Writing is such a paradoxical exercise. It can be easy or hard, depending on the day. Often, the hardships are the self-imposed distractions that we writers allow to disrupt our flow. For instance, just today I used most of my scheduled writing time paying bills, cleaning a table of mail that’s been collecting for weeks, shredding documents that I don’t need to keep but don’t want to place out on the curb with the recycling. I finally sat down to write.
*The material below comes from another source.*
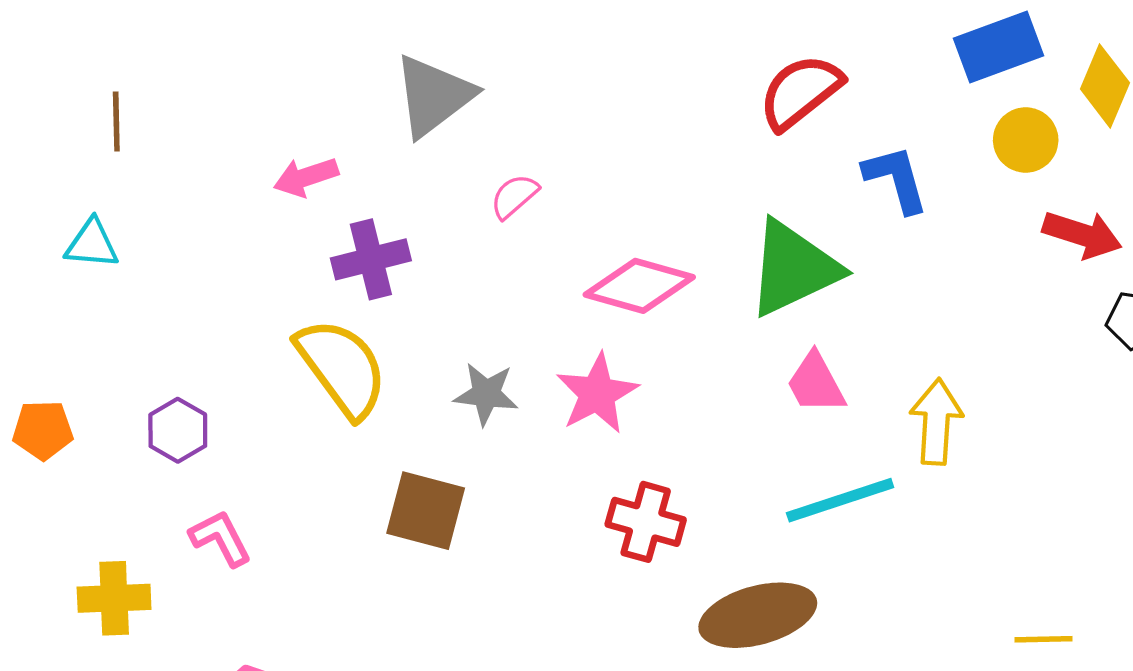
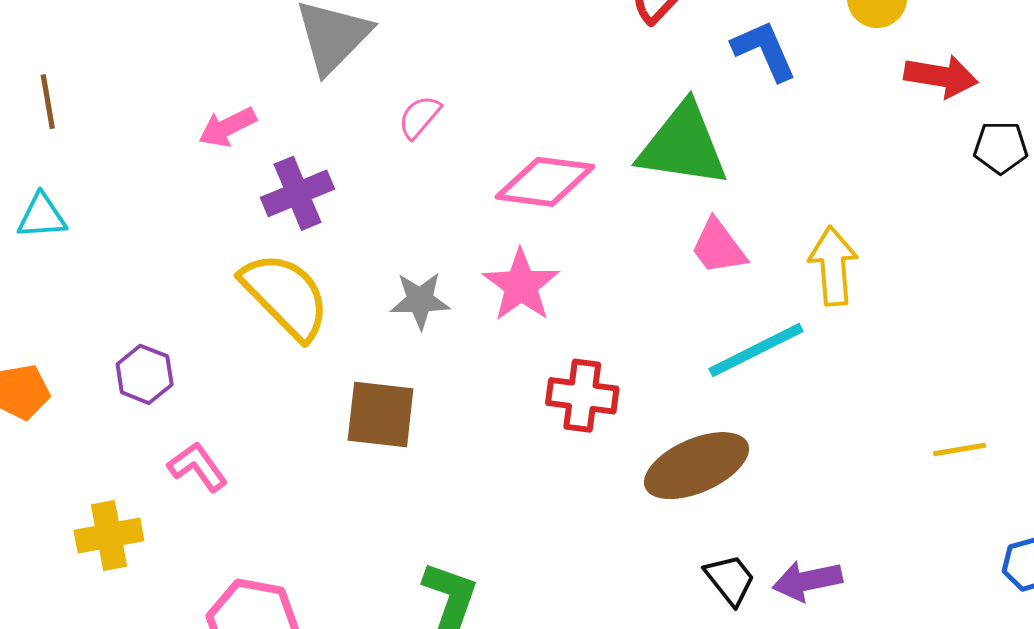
green triangle: (793, 268) -> (683, 145), turned 42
Tap. Tap. Tap. A noise came from the other room. I set my laptop aside, went into the kitchen where the noise seemed to be coming from and stood to listen. Nothing. I turned to go when the tapping sounded again. It seemed to come from the wall with the window. A few weeks before I’d gone without a phone for several days, just to find out that a rodent had eaten through the wires on the outside of the house. I walked towards the wall and peered through the glass. As far as I could see, there was nothing out there; but the noise persisted.
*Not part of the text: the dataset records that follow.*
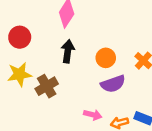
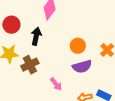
black arrow: (68, 51) -> (36, 36), moved
pink arrow: (93, 115) -> (56, 84), moved, turned 32

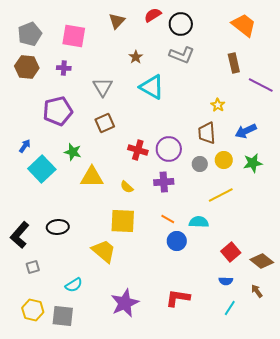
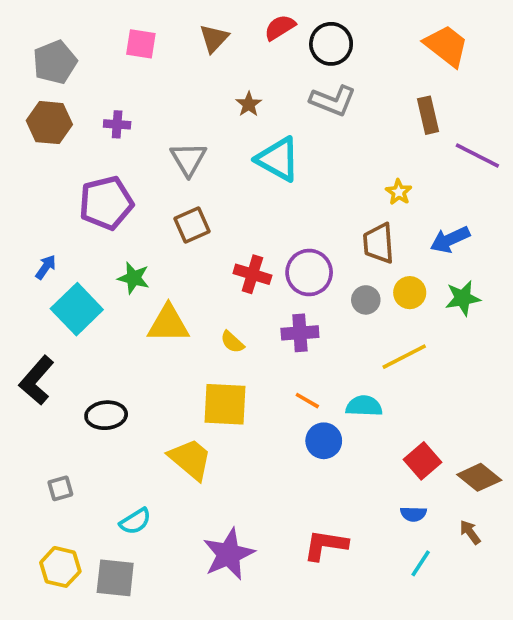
pink square: (74, 36) -> (141, 44), moved, size x0.7
black L-shape: (20, 235) -> (37, 380), moved

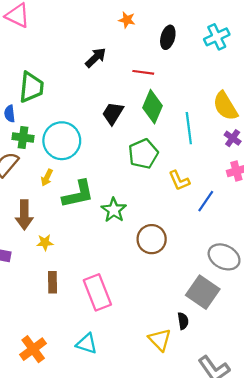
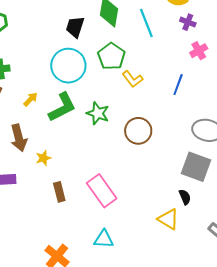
cyan circle: (62, 141) -> (68, 66), moved
yellow arrow: (47, 177) -> (30, 99), turned -147
yellow L-shape: (179, 181) -> (133, 79), moved

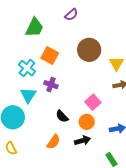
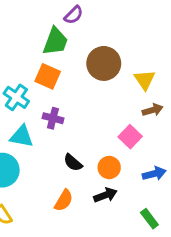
green trapezoid: (34, 27) -> (55, 41), moved
cyan triangle: (28, 95) -> (22, 136), turned -48
pink square: (93, 102) -> (130, 137), moved

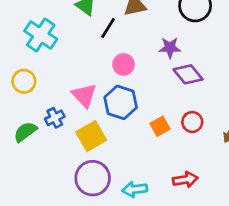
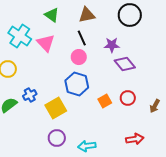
black line: (108, 28) -> (82, 38), moved, turned -56
pink triangle: (84, 95) -> (46, 43), moved
purple circle: (93, 178) -> (57, 138), size x0.7
red arrow: (185, 180) -> (135, 139), moved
I turned to the dog. "You stay here. You can’t come with me," for I knew that if there was anyone or anything along the outside of the house, she’d surely take off in pursuit. So alone, I walked out the door, tiptoed down the porch steps and peeked around the corner of the house. Still nothing.
Barefoot, I walked up my neighbor’s driveway, inspecting the wire that ran along the side of my house until I reached the backyard gate, surveyed the swing and the pond and the overgrown hostas, hollyhocks and clematis on the other side, and I found nothing out of the ordinary.
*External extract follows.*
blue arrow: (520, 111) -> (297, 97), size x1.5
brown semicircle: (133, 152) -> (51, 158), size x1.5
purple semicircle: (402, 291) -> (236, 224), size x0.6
The dog sat patiently waiting for me inside the front door, unhappy that I’d chosen to venture out on my own. I sat back down with my laptop. She curled up at my feet. Tap. Tap. Tap.
More purposely this time, I charged out the front door, stood and listened for a moment and heard the tapping from the other side of the house this time. I looked towards my other neighbor’s house and from under the eaves where the downspout attached to the gutter, I saw the flapping of black and white striped wings that I recognized and had not seen yet this year. As they flapped, I heard them tap, tap, tap against the aluminum siding.
I went back in the house and grabbed my camera, hoping for a picture of the downy woodpecker that was pecking away at the siding. As I reached the front yard, he moved from his spot under the eave to where the roof sloped down to the top of the portico. I stepped from under the Japanese yew to get a better shot and he flapped his wings, landing at the apex of the house’s roof and out of reach of my camera’s lens. One step further and he disappeared over the house.
I told my daughter Lizabet my story, confessing to my avoidance of writing. Also a writer, her outlook was different. She said that diversions aren’t necessarily bad. You might be thinking about your writing, or you might become inspired by something unexpected.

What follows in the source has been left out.